Gezi hakkında bilgiler veren Ekosistemi Koruma ve Doğa Sevenler Derneği Başkanı Bahattin Sürücü, “Pandemi dönemi süresince yapamadığımız geleneksel gezimizi bu yıl Kaş’a yaparak, doğa ve kültür temalı bir etkinlik gerçekleştirdik. Geze geze gittiğimiz Kaş rotasının ilk durağı, yatçıların cenneti Göcek oldu. Göcek içinde hem gezdik hem de incelemelerde bulunduk. Yeşillikler içindeki Göcek kıyılarında özellikle hem peyzaj açısından güzel duran hem de sıcak yaz günlerinde koyu gölge yapan Ficus ağaçlarının bir kenti nasıl güzelleştirdiğini gördük. Profesyonel turist rehberi Yeşim Cinbaş’ın rehberliğinde yapılan kültürel alan ziyaretlerimizdeki ilk durağımız Unesco Kültürel Miras Listesi’ne alınan Letoon oldu. Antik Çağda Likya’nın dini merkez konumunda olan Letoon’da bulunan Leto, Apollon ve Artemis tapınaklarını gezerek bilgi aldık.” dedi.

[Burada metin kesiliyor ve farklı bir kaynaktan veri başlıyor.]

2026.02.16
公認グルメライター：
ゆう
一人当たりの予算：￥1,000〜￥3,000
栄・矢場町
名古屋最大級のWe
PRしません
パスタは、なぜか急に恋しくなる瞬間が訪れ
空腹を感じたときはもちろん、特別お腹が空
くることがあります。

SU ALTI DALIŞLARI YAPTILAR


İkinci duraklarının Patara olduğunu kaydeden Sürücü, “Patara, bir Likya kenti olan, kıyı kumullarında deniz kaplumbağalarının yuva yaptığı, kumulların içinden kum zambaklarının çıktığı olağanüstü güzellikteki bir ören yeri. Konaklama yerimiz için Akdeniz’in en güzel kentlerinden biri olan Kaş’a geldik. Eylül ayının sonu olmasına rağmen, hareketli günlerinden bir şey kaybetmeyen Kaş’ta, gece gastronomi gündüz denizel faaliyetlerin yoğun olduğunu gördük. İkinci gün Üçağız köyünden bindiğimiz tekneyle, tüm Kekova bölgesini gezdik. Masmavi ve tertemiz denizin keyfini çıkardık. Kaleköy (Simena)’e çıkarak, Kekova Körfezi’nin muhteşem manzarasını izledik. Dönüş yolumuzdaki ilk rotamız turkuaz rengi, dalgaların çıkardığı sesler ve sualtındaki geniş görüş alanı olan dünyaca ünlü Kaputaş plajı oldu. Denizin içinde bir tek çöp dahi bulunmaması, buraya ziyaret eden misafirlerin ne kadar bilinçli ve çevreye duyarlı olduklarını gösteriyor. Su altında yaptığımız dalışta, döküntü kayaların içinde süzülen onlarca Aslan balığını ve Kızıldeniz’den gelen birçok türü görme şansımız oldu.” diye konuştu.

“KADIN AZMAK’I İNCELEDİK”


Saklıkent Milli Parkı’nda, Saklıkent kanyonu olarak da bilinen ve berrak suların aktığı doğa harikasını gezdiklerini ifade eden Sürücü, “Son durağımız Gökova’nın doğu ucunda yer alan ve dünya güzeli evleriyle meşhur Akyaka oldu. Denizin üstü rengarenk kitesurf yapanlarla dolu Akyaka’da, bölgeyi cennete çeviren Kadın Azmak’ı inceledik. Uzun bir dönem bölgede önemli çalışmalar yapan geçirdiği bir rahatsızlık sonucu yaşamını kaybeden, Alman asıllı Türk vatandaşlığına geçen Heike Thol Schmitz’in (Bahar Suseven) eşi Thomas Schmitz’i, mütevazi yaşam koşullarında sürdürdüğü azmak kıyısında doğanın içindeki eski bir Nail Çakırhan evinde ziyaret ettik. Eski günlerini ve günümüzdeki değişen ve gelişen olayları, çalışmaları ve gelecekte bölgeyi nelerin beklediğini 30 yıldır burada yaşayan bir doğa tutkunundan dinledik. Akyaka’yı gezerek daha sonra Kuşadası’na geri döndük. Geziye katılan tüm arkadaşlara ve gezinin düzenlenmesinde emek veren herkese teşekkür ediyorum.” şeklinde konuştu.